Jika dilihat saat ini, ya, memang
itulah kehidupan yang sedang kujalani. Seolah tidak ada halangan yang merintang
keinginanku, selama keinginan tersebut adalah suatu hal yang baik. Tak lupa,
harus menjalani rutinitas sehari-hari. Sebagai seorang mahasiswa yang memiliki
kesempatan belajar yang luar biasa di antara 2% penduduk Indonesia yang mampu
berkuliah, tentu aku sangat bangga menjalani ‘rutinitas’ tersebut. Dengan
berbagai kebutuhan yang serba terpenuhi, aku dapat berfokus menempuh studiku.
Namun, satu hal kembali muncul dibenakku
beberapa hari lalu. Seorang kakak senior pembimbingku mengingatkan suatu hal
yang esensial, tapi seolah sudah lama terlupakan. Ya, hal tersebut adalah mimpi.
Ketika masih menduduki bangku Taman
Kanak-Kanak (TK) hingg Sekolah Dasar (SD), seolah mimpi tersebut sangat mudah
tercetus. Berbagai profesi terlontar begitu saja dengan mudahnya. Iringan ucapan
motivasi juga terus mengalir dari orang tua, keluarga, serta guru. Bersama
teman, saling membanggakan mimpi yang ingin kami raih.
Seiring berjalannya waktu, memasuki
jenjang Sekolah Menengah Pertama (SMP), aku tetaplah aku yang idealis dengan
berbagai mimpi yang ingin kucapai. Semua hal berat yang dikatakan oleh orang
lain terdengar dapat teratasi semudah membalikkan telapak tangan. Kukira, semua
remaja tanggung seusia SMP juga merasakan hal yang sama.
Semakin bertumbuh, ketika mencapai
jenjang akhir dari sekolah menengah – Sekolah Menegah Atas (SMA) – pemikiran mulai
berbelok.
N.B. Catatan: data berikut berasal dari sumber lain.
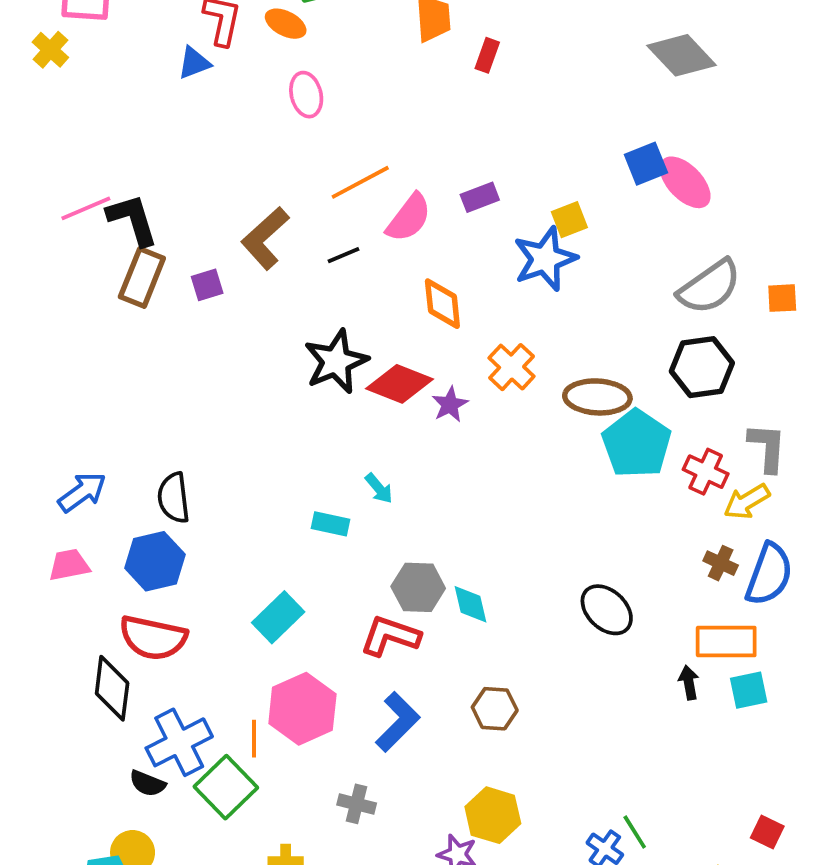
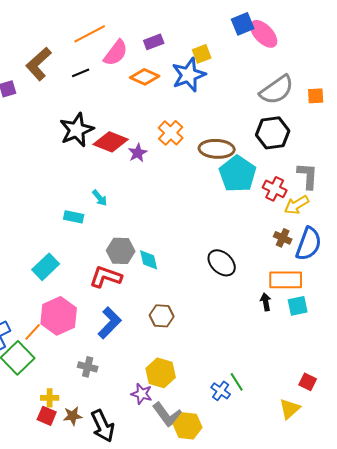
orange diamond: (442, 304) -> (145, 77), moved, turned -60
orange line: (254, 739) -> (33, 332), turned 42

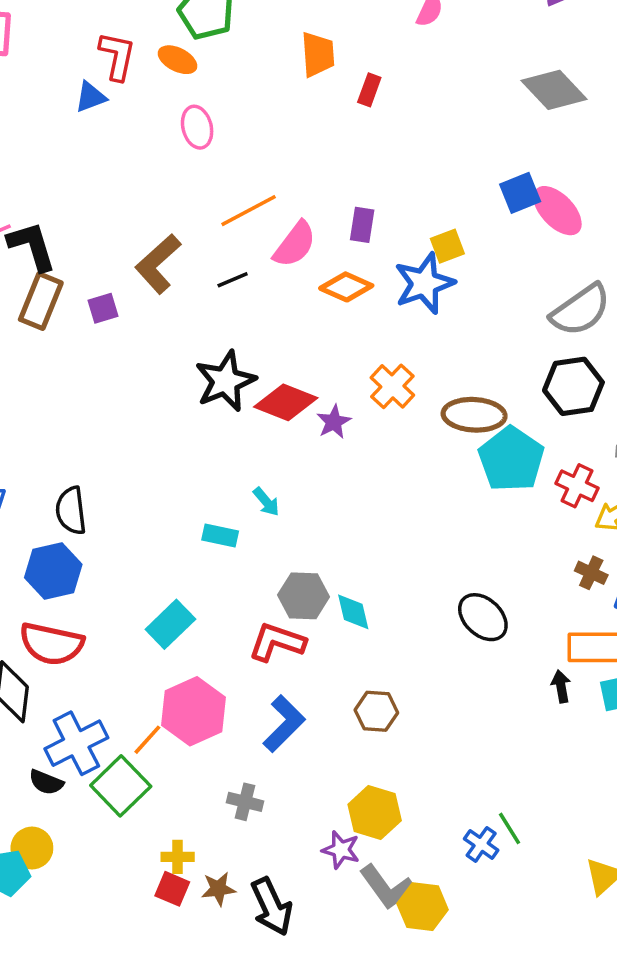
purple rectangle: (154, 42) -> (362, 225), turned -60

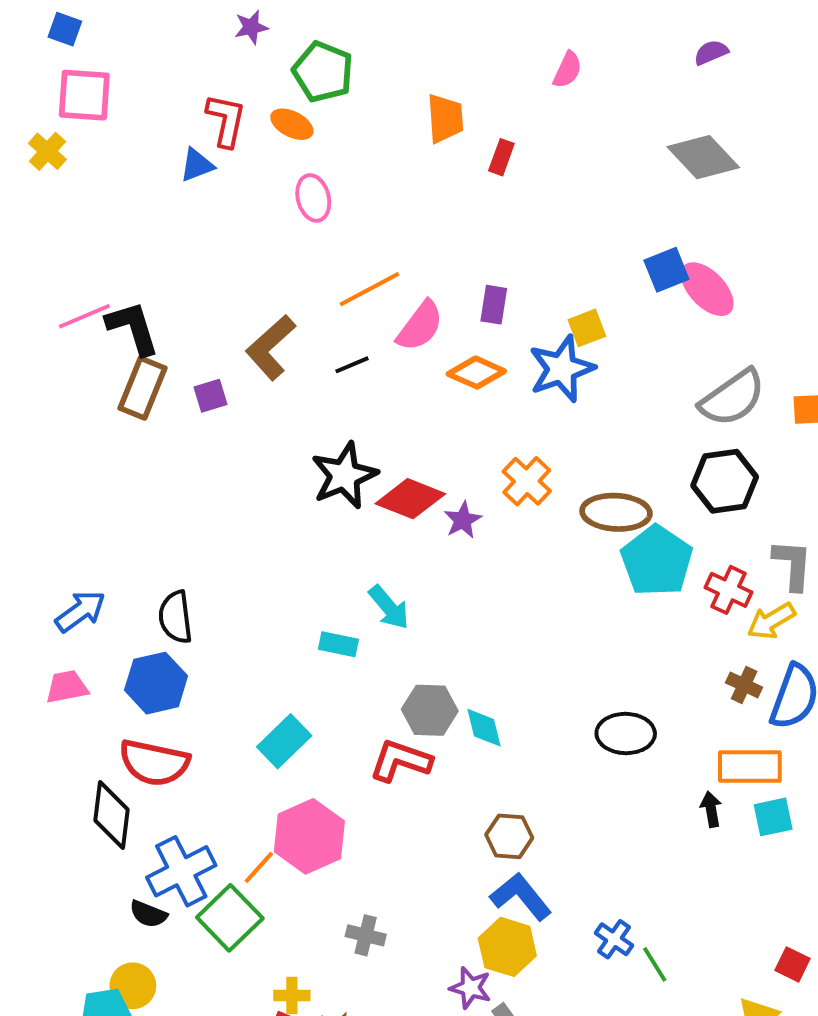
cyan arrow: (266, 502) -> (389, 607), size x1.4
black ellipse: (483, 617) -> (626, 734), turned -42
blue L-shape: (284, 724) -> (521, 897), moved, turned -84
blue cross: (481, 844) -> (614, 939), moved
Dengan berbagai kebutuhan dan keinginan yang terus berlomba
mendapatkan porsi yang besar dari aspek pemenuhan, kita mulai kembali memutar
otak. Apakah dengan impianku kelak ini, aku akan mendapatkan banyak uang?
Apakah impianku ini dapat menghantarkanku pada pintu gerbang kemakmuran? Berdasarkan
pengalamanku, kebanyakan siswa SMA memiliki pola piker yang tak jauh beda.
Kini, ketika sudah berstatus
mahasiswa, alur pemikiran bertambah kompleks. Pada masa awal memasuki jenjang
perguruan tinggi, berbagai bimbingan mahasiswa baru (maba) sedikit banyak
menyadarkan pada realita yang akan dihadapi, dan mulai merancangkan mimpi yang ‘lebih
realistis’. Namun, seiring berjalannya waktu, pemikiran tentang impian tersebut
sekali lagi harus terkubur oleh suatu hal terdiri dari sembilan abjad: R-U-T-I-N-I-T-A-S.
Tanpa kita sadari, rutinitas
memendam semua pemikiran kita tentang masa depan. Rutinitaslah yang menjebak
kita pada kegiatan-kegiatan tersusun selama 24 jam dalam sepekan. Kesibukan
demi kesibukan yang selalu memadati menenggelamkan kita pada kehidupan saat
ini, tanpa sambil memikirkan tujuan hidup serta impian kita ke depannya.
Jadi, siapakah pihak yang paling
bertanggung jawab atas penjebakan kita pada rutinitas?